Contemporary ballet is a form of dance which incorporates elements of both classical ballet and modern dance. It takes its technique and use of pointework from classical ballet, although it permits a greater range of movement that may not adhere to the strict body lines set forth by schools of ballet technique. Many of its concepts come from the ideas and innovations of 20th century modern dance, including floorwork, balletic movements and turn-in of the legs.
George Balanchine is often considered to have been the first pioneer of contemporary ballet. Today the style he developed is known as neoclassical ballet, a style of dance between classical ballet and today’s contemporary ballet.
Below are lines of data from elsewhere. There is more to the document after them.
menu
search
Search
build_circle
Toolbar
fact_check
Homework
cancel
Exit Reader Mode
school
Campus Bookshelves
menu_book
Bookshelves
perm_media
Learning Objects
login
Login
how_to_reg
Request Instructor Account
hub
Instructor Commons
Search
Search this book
Balanchine used flexed hands (and occasionally feet), turned-in legs, off-centered positions and non-classical costumes (such as leotards and tunics instead of tutus) to distance himself from the classical and romantic ballet traditions. Balanchine also brought modern dancers in to dance with his company, the New York City Ballet; one such dancer was Paul Taylor, who in 1959 performed in Balanchine’s piece Episodes. Balanchine also worked with modern dance choreographer Martha Graham, expanding his exposure to modern techniques and ideas. Also during this period, choreographers such as John Butler and Glen Tetley began to consciously combine ballet and modern techniques in experimentation.
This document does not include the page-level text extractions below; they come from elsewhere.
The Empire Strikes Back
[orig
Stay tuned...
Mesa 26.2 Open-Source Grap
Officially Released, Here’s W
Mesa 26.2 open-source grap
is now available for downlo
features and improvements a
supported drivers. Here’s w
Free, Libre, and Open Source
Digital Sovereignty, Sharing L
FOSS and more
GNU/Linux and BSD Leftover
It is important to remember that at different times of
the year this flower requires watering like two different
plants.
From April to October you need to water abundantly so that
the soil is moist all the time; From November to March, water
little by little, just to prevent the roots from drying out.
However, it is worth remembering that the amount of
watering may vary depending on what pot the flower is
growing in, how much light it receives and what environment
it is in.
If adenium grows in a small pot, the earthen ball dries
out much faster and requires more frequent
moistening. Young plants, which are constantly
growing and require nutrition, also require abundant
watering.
One dancer who trained with Balanchine and absorbed much of this neo-classical style was Mikhail Baryshnikov. Following Baryshnikov’s appointment as artistic director of the American Ballet Theatre in 1980, he worked with various modern choreographers, most notably Twyla Tharp. Tharp choreographed Push Comes To Shove for ABT and Baryshnikov in 1976; in 1986 she created In The Upper Room for her own company. Both these pieces were considered innovative for their use of distinctly modern movements melded with the use of pointe shoes and classically-trained dancers — for their use of “contemporary ballet”.
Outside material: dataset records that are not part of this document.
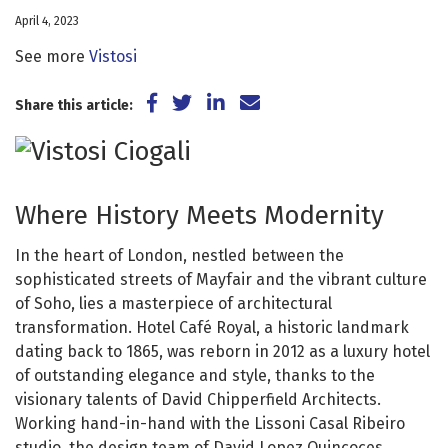
April 4, 2023
See more
Vistosi
Share on Facebook
Share on Twitter
Share on LinkedIn
Share via Email
Share this article:
Where History Meets Modernity
In the heart of London, nestled between the
sophisticated streets of Mayfair and the vibrant culture
of Soho, lies a masterpiece of architectural
transformation. Hotel Café Royal, a historic landmark
dating back to 1865, was reborn in 2012 as a luxury hotel
of outstanding elegance and style, thanks to the
visionary talents of David Chipperfield Architects.
Working hand-in-hand with the Lissoni Casal Ribeiro
studio, the design team of David Lopez Quincoces,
Tharp also worked with the Joffrey Ballet company, founded in 1957 by Robert Joffrey. She choreographed Deuce Coupe for them in 1973, using pop music and a blend of modern and ballet techniques. The Joffrey Ballet continued to perform numerous contemporary pieces, many choreographed by co-founder Gerald Arpino.
Today there are many explicitly contemporary ballet companies and choreographers. These include Alonzo King and his company, Alonzo King’s Lines Ballet; Nacho Duato and Compañia Nacional de Danza; William Forsythe, who has worked extensively with the Frankfurt Ballet and today runs The Forsythe Company; Dwight Rhoden and Desmond Richardson, who are Co-Founders of Complexions Contemporary Ballet; and Jiří Kilián, former artistic director of the Nederlands Dans Theatre. Traditionally “classical” companies, such as the Kirov Ballet and the Paris Opera Ballet, also regularly perform contemporary works.